Identification of Novel Biomarkers for Ischemic Stroke Through Integrated Bioinformatics Analysis and Machine Learning.

Ischemic stroke leads to permanent damage to the affected brain tissue, with strict time constraints for effective treatment. Predictive biomarkers demonstrate great potential in the clinical diagnosis of ischemic stroke, significantly enhancing the accuracy of early identification, thereby enabling clinicians to intervene promptly and reduce patient disability and mortality rates. Furthermore, the application of predictive biomarkers facilitates the development of personalized treatment plans tailored to the specific conditions of individual patients, optimizing treatment outcomes and improving prognoses. Bioinformatics technologies based on high-throughput data provide a crucial foundation for comprehensively understanding the biological characteristics of ischemic stroke and discovering effective predictive targets.

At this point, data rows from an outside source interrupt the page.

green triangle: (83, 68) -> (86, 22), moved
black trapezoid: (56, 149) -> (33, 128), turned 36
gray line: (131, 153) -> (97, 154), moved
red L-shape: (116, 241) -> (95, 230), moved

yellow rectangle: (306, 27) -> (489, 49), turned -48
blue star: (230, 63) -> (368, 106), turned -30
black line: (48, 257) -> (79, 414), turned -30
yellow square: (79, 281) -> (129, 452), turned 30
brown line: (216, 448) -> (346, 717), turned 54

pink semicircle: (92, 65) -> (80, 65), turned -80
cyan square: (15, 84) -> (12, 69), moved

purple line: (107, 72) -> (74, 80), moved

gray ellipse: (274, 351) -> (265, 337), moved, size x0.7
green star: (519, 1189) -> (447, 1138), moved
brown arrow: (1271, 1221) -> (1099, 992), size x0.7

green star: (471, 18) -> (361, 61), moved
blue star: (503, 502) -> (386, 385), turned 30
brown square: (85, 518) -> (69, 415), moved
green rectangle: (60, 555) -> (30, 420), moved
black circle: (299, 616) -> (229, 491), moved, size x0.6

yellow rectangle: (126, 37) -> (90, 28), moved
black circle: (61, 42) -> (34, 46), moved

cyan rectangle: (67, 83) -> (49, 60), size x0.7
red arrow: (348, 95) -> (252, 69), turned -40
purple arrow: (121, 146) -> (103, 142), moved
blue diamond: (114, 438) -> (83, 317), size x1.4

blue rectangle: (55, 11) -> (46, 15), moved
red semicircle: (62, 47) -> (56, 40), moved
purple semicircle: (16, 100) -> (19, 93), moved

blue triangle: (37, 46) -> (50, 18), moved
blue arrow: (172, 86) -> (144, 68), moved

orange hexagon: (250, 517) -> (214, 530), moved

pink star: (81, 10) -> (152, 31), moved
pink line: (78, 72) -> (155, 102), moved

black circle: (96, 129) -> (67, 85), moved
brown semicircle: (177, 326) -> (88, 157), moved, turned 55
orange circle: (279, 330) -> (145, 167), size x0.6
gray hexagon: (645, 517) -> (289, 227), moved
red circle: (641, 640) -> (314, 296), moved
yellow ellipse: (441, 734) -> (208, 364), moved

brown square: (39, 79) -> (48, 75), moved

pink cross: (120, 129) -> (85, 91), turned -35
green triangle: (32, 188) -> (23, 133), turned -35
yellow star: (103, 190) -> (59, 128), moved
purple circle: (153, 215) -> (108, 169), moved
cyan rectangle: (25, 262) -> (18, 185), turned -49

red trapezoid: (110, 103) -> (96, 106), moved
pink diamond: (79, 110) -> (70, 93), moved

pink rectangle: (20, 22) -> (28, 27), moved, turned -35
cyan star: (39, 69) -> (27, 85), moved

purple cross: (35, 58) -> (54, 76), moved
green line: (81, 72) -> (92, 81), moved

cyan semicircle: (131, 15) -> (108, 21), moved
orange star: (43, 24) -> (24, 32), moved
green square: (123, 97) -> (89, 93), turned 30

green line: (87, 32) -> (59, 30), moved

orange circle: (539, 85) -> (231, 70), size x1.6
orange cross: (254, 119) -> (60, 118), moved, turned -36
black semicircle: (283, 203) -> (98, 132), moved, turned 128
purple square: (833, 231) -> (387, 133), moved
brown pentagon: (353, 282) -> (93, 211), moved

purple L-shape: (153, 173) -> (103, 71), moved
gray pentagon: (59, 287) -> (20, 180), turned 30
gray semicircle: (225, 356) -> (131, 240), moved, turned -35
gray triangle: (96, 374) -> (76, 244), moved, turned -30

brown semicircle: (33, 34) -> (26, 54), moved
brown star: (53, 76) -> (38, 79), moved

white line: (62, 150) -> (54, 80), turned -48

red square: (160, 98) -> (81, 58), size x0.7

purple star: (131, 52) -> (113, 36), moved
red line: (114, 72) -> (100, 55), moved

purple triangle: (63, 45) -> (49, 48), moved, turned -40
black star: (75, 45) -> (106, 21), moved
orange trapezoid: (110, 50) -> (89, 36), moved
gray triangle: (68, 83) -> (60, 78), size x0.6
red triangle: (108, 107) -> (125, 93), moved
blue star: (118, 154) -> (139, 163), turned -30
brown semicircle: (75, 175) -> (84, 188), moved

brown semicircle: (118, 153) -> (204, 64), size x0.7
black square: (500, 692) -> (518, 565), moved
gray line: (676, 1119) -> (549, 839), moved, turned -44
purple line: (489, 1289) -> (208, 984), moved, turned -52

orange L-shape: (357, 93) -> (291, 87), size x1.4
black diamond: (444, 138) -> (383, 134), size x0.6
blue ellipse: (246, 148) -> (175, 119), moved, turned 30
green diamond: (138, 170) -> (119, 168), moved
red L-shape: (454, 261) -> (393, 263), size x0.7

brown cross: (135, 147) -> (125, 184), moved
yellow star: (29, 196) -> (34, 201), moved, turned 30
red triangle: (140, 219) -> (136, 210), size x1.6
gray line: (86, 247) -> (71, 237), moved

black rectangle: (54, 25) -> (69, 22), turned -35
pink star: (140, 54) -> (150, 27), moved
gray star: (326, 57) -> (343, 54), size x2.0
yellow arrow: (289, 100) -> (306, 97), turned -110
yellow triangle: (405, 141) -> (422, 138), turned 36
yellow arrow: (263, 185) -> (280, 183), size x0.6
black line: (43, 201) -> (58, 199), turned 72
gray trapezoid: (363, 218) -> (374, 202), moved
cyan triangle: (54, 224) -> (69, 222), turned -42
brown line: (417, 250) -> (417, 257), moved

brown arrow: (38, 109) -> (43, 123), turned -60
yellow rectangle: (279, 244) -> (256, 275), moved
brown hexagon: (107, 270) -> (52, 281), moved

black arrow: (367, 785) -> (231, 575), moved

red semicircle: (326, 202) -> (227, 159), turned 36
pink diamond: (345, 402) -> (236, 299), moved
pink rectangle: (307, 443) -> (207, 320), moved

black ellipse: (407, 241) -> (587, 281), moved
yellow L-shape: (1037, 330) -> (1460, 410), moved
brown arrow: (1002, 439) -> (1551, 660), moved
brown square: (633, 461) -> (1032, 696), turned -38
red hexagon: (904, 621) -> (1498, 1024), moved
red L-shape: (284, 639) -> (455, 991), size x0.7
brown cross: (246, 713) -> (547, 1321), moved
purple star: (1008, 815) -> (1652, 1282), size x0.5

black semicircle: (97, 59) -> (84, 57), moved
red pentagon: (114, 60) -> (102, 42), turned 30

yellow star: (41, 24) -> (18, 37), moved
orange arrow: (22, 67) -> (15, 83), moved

In this study, we evaluated gene expression data from ischemic stroke patients retrieved from the Gene Expression Omnibus (GEO) database, conducting differential expression analysis and functional analysis. Through weighted gene co-expression network analysis (WGCNA), we characterized gene modules associated with ischemic stroke. To screen candidate core genes, three machine learning algorithms were applied, including Least Absolute Shrinkage and Selection Operator (LASSO), random forest (RF), and support vector machine-recursive feature elimination (SVM-RFE), ultimately identifying five candidate core genes: MBOAT2, CKAP4, FAF1, CLEC4D, and VIM. Subsequent validation was performed using an external dataset. Additionally, the immune infiltration landscape of ischemic stroke was mapped using the CIBERSORT method, investigating the relationship between candidate core genes and immune cells in the pathogenesis of ischemic stroke, as well as the key pathways associated with the core genes. Finally, the key gene VIM was further identified and preliminarily validated through four machine learning algorithms, including generalized linear model (GLM), Extreme Gradient Boosting (XGBoost), RF, and SVM-RFE. This study contributes to advancing our understanding of biomarkers for ischemic stroke and provides a reference for the prediction and diagnosis of ischemic stroke.